In contrast to these unbiblical, God-dishonoring, and marriage-undermining comments, I think of another Robertson, Robertson McQuilkin, who I wrote about in If God is Good:
Robertson McQuilkin, at the peak of his career, resigned as president of Columbia Bible College in 1990 to become the full-time caregiver for his wife,Muriel, who had Alzheimer’s. Robertson did this, he said, because Muriel was much happier when he was with her. Years later in a radio interview, Dennis Rainey asked if he had any regrets about the transition from college president to caregiver.

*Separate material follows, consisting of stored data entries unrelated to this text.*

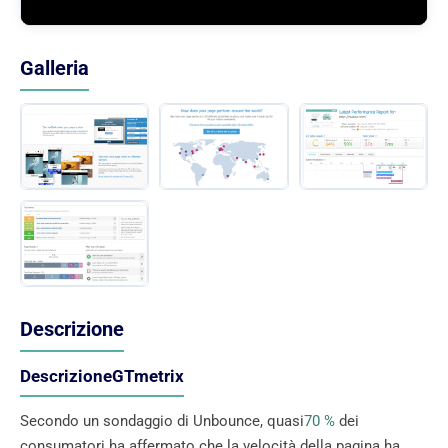
Galleria
Descrizione
DescrizioneGTmetrix
Secondo un sondaggio di Unbounce, quasi
70 %
dei
consumatori ha affermato che la velocità della pagina ha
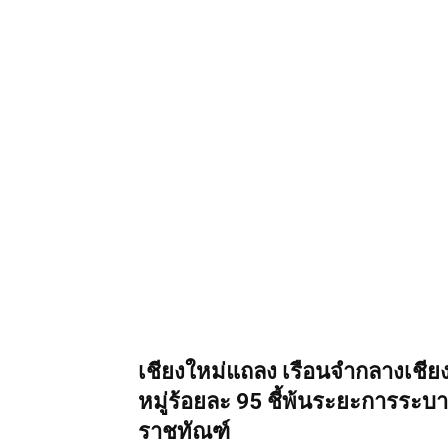
เชียงใหม่แถลง เรือนจำกลางเชียงให
หมู่ร้อยละ 95 ชี้พ้นระยะการระบา
ราชทัณฑ์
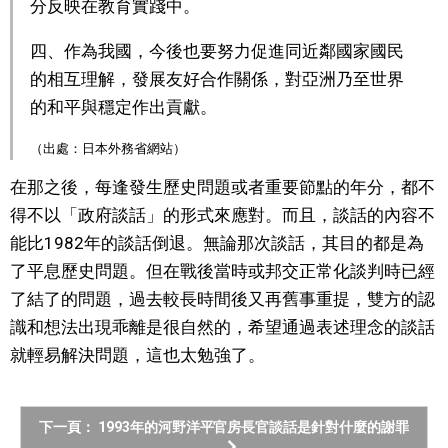
分反映在教育實踐中。
四、作為我國，今後也要努力促進同近鄰國家國民
的相互理解，發展友好合作關係，對亞洲乃至世界
的和平與穩定作出貢獻。
（出處：日本外務省網站）
在那之後，每逢發生歷史問題或者重要節點的年分，都不
得不以「政府談話」的形式來應對。而且，談話的內容不
能比1982年的談話倒退。無論那次談話，其目的都是為
了平息歷史問題。但在戰後當時或邦交正常化談判時已經
了結了的問題，過去較長時間後又再舊事重提，雙方的認
識和想法出現乖離是很自然的，希望通過表述理念的談話
就輕易解決問題，這也太勉強了。
下一頁： 1993年的河野洋平官房長官談話是針對什麼的謝罪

McQuilkin said,
I never think about “what if.” I don’t think “what if” is in God’s vocabulary. So I don’t even think about what I might be doing instead of changing her diaper or what I might be doing instead of spending two hours feeding her. It’s the grace of God, I’m sure.
Rainey asked a follow-up question: “But do you ever think about what you may have given up to care for her?” McQuilkin responded,
“I don’t feel like I’ve given anything up. Our life is not the way we plot it or plan it…. All along I’ve just accepted whatever assignment the Lord gave me. This was his assignment. I know I’m not supposed to have that kind of reaction, but you asked me, and I have to be honest. I never went to a support group. I had enough of my own burdens without taking on everybody else’s. Sometimes I have accepted an invitation to speak at one of these. A lot of angry people. They’re angry at God for letting this happen—“Why me?” They’re angry at the one they care for, and then they feel guilty about it because they can’t explain why they’re angry at them…. I say, in acceptance there’s peace.”
Let me close with a statement from our friend Joni Eareckson Tada, who, as usual knows what to say, and as a disabled person says it with particular insight:
A Statement by Joni Eareckson Tada on Pat Robertson’s comment on Divorce and Alzheimer’s
“Any marriage has its challenges, but add a serious disability and they can, at times, seem overwhelming. This is why God instituted marriage as a lifelong commitment – Heaven knows it requires vows, solemn and serious, to weather a couple through the demands of disability.”
“I was dismayed when this week Pat Robertson said to a nationwide audience that Alzheimer’s disease is a kind of death that makes divorce justifiable. When a Christian leader views marriage on a sliding scale, what does this say to the millions of couples who must deal daily with catastrophic injuries and illnesses?”
“At the Joni and Friends International Disability Center, we encounter thousands of couples who, despite living with serious disabling conditions, showcase the grace of God in their weakness every day. Marriage is designed to be a picture of God’s sacrificial love for us. Alzheimer’s disease is never an ‘accident’ in a marriage; it falls under the purview of God’s sovereignty. In the case of someone with Alzheimer’s, this means God’s unconditional and sacrificial love has an opportunity to be even more gloriously displayed in a life together!”